Zodra we in Lauwersoog aan boord gaan, begint het
vakantiegevoel. Drie kwartier later zetten wij voet op Schiermonnikoog. Zondag,
kwart over één. Veel mensen vertrekken nu van het eiland, weinigen komen aan,
zoals wij. Wij hebben het nog voor de boeg.
Eerst was regen voorspeld voor deze dagen, maar naarmate de
dag van vertrek naderde veranderde dat. Als wij aankomen is het goed weer,
droog en niet te koud.
Later op de dag breekt de zon door. Ook maandag hebben
wij schitterend weer. Dinsdag wordt het pas onstuimig, met harde wind en regen.
De ochtend van ons vertrek.
We huren een tandem en fietsen zondagmiddag het hele eiland
rond.

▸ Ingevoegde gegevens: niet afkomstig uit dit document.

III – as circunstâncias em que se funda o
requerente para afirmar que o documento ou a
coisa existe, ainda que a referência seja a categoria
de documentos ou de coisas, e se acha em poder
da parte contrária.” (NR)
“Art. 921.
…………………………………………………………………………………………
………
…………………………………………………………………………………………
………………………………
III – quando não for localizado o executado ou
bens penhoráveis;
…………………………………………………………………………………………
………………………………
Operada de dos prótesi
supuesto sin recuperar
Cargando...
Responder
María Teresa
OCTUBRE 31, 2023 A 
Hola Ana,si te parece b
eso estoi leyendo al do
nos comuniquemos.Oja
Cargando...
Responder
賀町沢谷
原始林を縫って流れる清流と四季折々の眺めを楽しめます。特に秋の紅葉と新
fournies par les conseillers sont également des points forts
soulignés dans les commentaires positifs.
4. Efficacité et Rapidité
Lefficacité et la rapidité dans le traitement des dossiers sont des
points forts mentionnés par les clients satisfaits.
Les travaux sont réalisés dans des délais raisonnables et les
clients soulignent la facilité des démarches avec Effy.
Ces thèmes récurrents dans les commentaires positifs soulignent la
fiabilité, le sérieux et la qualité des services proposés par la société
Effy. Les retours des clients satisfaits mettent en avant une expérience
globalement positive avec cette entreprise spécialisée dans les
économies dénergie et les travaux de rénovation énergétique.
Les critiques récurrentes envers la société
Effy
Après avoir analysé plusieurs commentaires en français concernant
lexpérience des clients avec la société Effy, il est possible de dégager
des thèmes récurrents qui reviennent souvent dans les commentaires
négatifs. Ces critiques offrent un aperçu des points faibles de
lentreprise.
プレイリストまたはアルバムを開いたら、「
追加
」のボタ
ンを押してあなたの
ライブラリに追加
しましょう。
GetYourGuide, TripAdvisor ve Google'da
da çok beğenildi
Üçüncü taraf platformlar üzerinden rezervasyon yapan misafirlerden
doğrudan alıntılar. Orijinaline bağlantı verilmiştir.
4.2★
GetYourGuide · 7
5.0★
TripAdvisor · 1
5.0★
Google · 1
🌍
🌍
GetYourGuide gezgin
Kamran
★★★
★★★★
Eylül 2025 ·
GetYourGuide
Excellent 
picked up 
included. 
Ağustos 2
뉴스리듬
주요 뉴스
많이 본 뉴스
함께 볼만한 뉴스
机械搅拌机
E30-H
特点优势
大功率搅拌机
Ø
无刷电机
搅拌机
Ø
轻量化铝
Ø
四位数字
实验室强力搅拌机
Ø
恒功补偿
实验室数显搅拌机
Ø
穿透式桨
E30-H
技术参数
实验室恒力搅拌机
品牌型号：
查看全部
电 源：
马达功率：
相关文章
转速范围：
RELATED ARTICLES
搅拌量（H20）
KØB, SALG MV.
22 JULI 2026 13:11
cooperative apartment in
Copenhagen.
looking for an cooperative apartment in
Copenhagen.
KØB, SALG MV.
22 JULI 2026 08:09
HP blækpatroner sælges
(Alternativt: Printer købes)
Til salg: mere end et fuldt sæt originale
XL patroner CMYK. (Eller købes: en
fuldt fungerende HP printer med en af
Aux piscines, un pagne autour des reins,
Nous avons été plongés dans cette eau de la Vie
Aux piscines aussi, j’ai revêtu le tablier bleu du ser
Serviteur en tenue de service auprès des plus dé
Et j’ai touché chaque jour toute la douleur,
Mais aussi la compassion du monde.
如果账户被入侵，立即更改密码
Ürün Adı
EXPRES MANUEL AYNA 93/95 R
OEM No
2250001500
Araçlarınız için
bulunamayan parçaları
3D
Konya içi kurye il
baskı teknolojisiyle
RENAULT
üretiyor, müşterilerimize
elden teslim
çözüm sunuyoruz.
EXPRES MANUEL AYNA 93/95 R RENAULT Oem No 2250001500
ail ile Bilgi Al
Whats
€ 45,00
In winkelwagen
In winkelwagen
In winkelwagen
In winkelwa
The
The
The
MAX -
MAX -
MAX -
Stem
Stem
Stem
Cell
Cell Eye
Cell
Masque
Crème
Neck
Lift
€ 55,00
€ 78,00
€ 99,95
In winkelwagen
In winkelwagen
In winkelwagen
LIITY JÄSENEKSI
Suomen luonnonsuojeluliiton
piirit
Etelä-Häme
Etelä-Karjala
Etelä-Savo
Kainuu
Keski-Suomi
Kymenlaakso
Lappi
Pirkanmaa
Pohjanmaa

Langs de rode vuurtoren, die nog als vuurtoren in gebruik is, en langs de witte, die er verwaarloosd uitziet. Afgelopen zomer logeerden wij vlakbij de vuurtoren van Haamstede, die die weken in de steigers werd gezet. De steigerbouwers vertelden dat de witte vuurtoren van Schiermonnikoog het volgende project zou zijn. De witte vuurtoren kan wel een opknapbeurt gebruiken.
Bij de Kobbeduinen parkeren wij de fiets en lopen wij de duinen in. Het
ziet er al herfstig uit. Rode rozenbottels, oranje bessen aan de duindoorns. De
bladeren beginnen hier en daar te vallen.

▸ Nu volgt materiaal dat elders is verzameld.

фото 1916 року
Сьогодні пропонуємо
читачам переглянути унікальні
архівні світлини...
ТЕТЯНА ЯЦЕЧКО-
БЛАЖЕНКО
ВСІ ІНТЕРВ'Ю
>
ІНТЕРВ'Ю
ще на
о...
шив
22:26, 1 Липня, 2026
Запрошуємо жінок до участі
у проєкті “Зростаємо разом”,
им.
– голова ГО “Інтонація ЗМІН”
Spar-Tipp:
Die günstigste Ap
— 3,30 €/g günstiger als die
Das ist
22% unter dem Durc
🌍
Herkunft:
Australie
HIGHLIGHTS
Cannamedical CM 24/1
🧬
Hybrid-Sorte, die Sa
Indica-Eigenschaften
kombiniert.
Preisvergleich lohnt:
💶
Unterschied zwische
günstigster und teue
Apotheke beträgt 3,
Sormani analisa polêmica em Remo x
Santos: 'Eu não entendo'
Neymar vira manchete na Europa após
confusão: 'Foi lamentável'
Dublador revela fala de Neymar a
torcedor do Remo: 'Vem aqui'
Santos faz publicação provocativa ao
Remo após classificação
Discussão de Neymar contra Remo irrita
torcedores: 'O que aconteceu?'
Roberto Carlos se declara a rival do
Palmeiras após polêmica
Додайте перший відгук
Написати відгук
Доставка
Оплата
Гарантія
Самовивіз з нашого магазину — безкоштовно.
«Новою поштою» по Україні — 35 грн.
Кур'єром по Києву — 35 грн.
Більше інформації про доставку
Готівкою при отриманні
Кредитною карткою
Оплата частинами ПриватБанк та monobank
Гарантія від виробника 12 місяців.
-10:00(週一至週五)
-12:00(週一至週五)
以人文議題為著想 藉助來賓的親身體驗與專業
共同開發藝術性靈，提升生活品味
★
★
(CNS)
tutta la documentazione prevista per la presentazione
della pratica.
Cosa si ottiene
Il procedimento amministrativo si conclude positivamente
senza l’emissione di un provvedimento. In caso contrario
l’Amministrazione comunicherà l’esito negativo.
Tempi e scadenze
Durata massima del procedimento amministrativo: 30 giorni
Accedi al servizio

De wolken worden prachtig beschenen door de zon. Toch kun je
de weidsheid van het landschap, het gevoel dat dat geeft, niet met een foto
vastleggen. Hoe mooi sommige foto’s die ik met mijn telefoon maak ook worden,
nooit is het beeld zo mooi als de werkelijkheid. De zee, de lucht en het licht
zijn niet te vangen in een camera. Ik laat het op me inwerken en pak maar heel
af en toe de telefoon omdat ik het toch niet kan laten.
Kort geleden bekeek ik de schilderijen van Domburgse
schilders, gemaakt aan de Walcherse kust, onlangs tentoongesteld in de het
gemeentemuseum (‘Aan zee’). Daar hingen onder meer ‘Zeegezicht’ van Mondriaan
en ‘Zoutelande’ van Hart Nibbrig. Tegelijkertijd was daar een expositie van
schilders ‘De Haagse school op Scheveningen’. Daar hingen o.a. ‘Strandgezicht’
van Weissenbruch, en ‘Schemering’ en ‘Ondergaande zon bij Scheveningen’ van
Mesdag. Prachtige schilderijen, die de zee en de luchten daarboven vangen zoals
een foto dat nooit kan doen. Dat komt wellicht, schrijft Stine Jensen in een
column in het bij ‘Aan zee’ verschenen gelijknamige magazine, omdat de
schilders de werkelijkheid abstraheren. ‘Niet de werkelijkheid zelf, maar de
(esthetische) ervaring, beleving en interpretatie daarvan wordt weergegeven.
Die ervaring is subjectief, maar krijgt in zijn abstractie een universele
betekenis.’ Jensen vindt dat mooi,
schrijft ze, en ik ben het van harte met haar eens.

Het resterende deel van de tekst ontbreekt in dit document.